Dec 24 2017, 03:37 AM
Kera did not want to think, speak of, regard, consider or what-have-you of the situation that just transpired about an hour ago. Kera thinks it's an hour. It could have been days or weeks. Kera did not know. Kera did not have a grasp on the concept of time at all; but her intention remained the same. She wanted to forget that it happened, that she lost and that she sustained injury from a bratty, flimsy little goose, and instead focus on exactly two things.
One, she also injured the damned thing, and would possibly stop it from injuring others so badly in the future.
Two, she was hungry.
Limping through the darkness with a broken leg and broken teeth was challenging enough-- Kera had to do something she hadn't even done before. She wondered, perhaps, if she had not tasted blood, would she have realised how hungry she was? She wondered if she had won that fight, would she have eaten the goose?
She considered. No. Probably not. The goose was flimsy and probably bad for eating. Kera did not need to eat something with that amount of negativity and aggressiveness, anyway. It would have been bad luck for meeting new people and trying to make new friends so that she could properly help them.

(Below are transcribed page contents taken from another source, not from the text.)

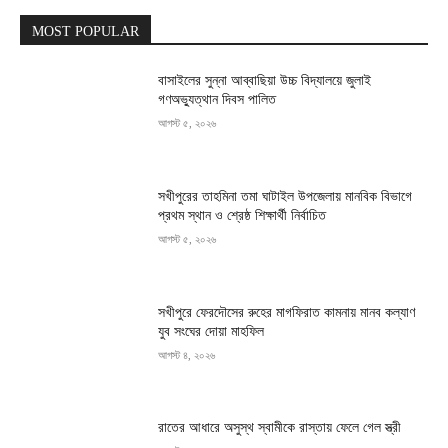
MOST POPULAR
বাসাইলের সুন্না আব্বাছিয়া উচ্চ বিদ্যালয়ে জুলাই
গণঅভ্যুত্থান দিবস পালিত
আগস্ট ৫, ২০২৬
সখীপুরের তাহমিনা তমা ঘাটাইল উপজেলায় মানবিক বিভাগে
প্রথম স্থান ও শ্রেষ্ঠ শিক্ষার্থী নির্বাচিত
আগস্ট ৫, ২০২৬
সখীপুরে ফেরদৌসের রুহের মাগফিরাত কামনায় মানব কল্যাণ
যুব সংঘের দোয়া মাহফিল
আগস্ট ৪, ২০২৬
রাতের আধারে অসুস্থ স্বামীকে রাস্তায় ফেলে গেল স্ত্রী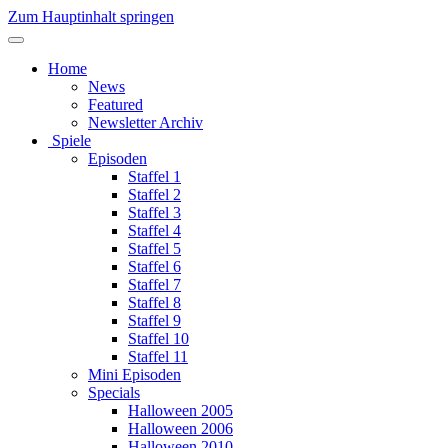
Zum Hauptinhalt springen
Home
News
Featured
Newsletter Archiv
Spiele
Episoden
Staffel 1
Staffel 2
Staffel 3
Staffel 4
Staffel 5
Staffel 6
Staffel 7
Staffel 8
Staffel 9
Staffel 10
Staffel 11
Mini Episoden
Specials
Halloween 2005
Halloween 2006
Halloween 2010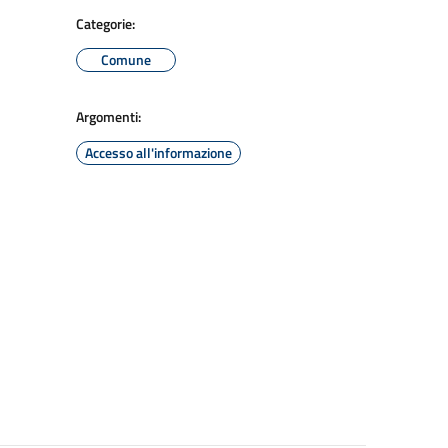
Categorie:
Comune
Argomenti:
Accesso all'informazione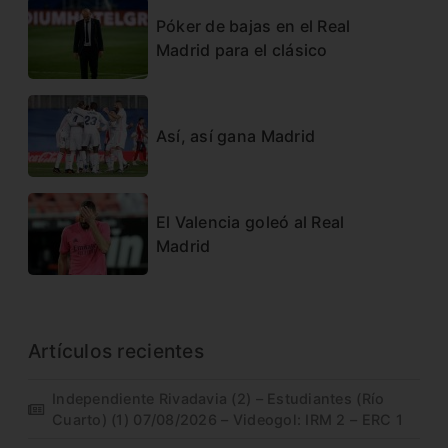
Póker de bajas en el Real
Madrid para el clásico
Así, así gana Madrid
El Valencia goleó al Real
Madrid
Artículos recientes
Independiente Rivadavia (2) – Estudiantes (Río
Cuarto) (1) 07/08/2026 – Videogol: IRM 2 – ERC 1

As Kera came to a river-- she assumed it was a river, she could smell the water --she could hear the gentle splashing of moving somethings below the water's surface. These certain somethings might have been like the goose-- flimsy, but fleshy and bloody. She needed something fleshy and bloody.
And at this point, considering her hunger pangs, she did not particularly care how small or fragile those somethings were.
It was difficult to try and wipe one burly paw in there when one other was broken. She lay on her belly by the riverbed and stared downwards into the oily-black, rushing water. With her weight on her stomach instead of her broken leg, she was able to perfectly-- damn perfectly, if she did say so herself --dip a paw into the water and pin a wriggling fish to the ground. With it trapped, her jaws bit through water and flesh to grab it in her mouth.
Blood. Flesh. Warmth, though it was lukewarm at best. She crunched down onto the fish with her broken teeth, ignoring the pain in favour of the sweet relief of tasting something good and warm (again, lukewarm at best) in her mouth. Her tail thumped hollowly against the ground as she scooted back and began to rip and tear into the fish, swallowing down chunks of flesh quickly.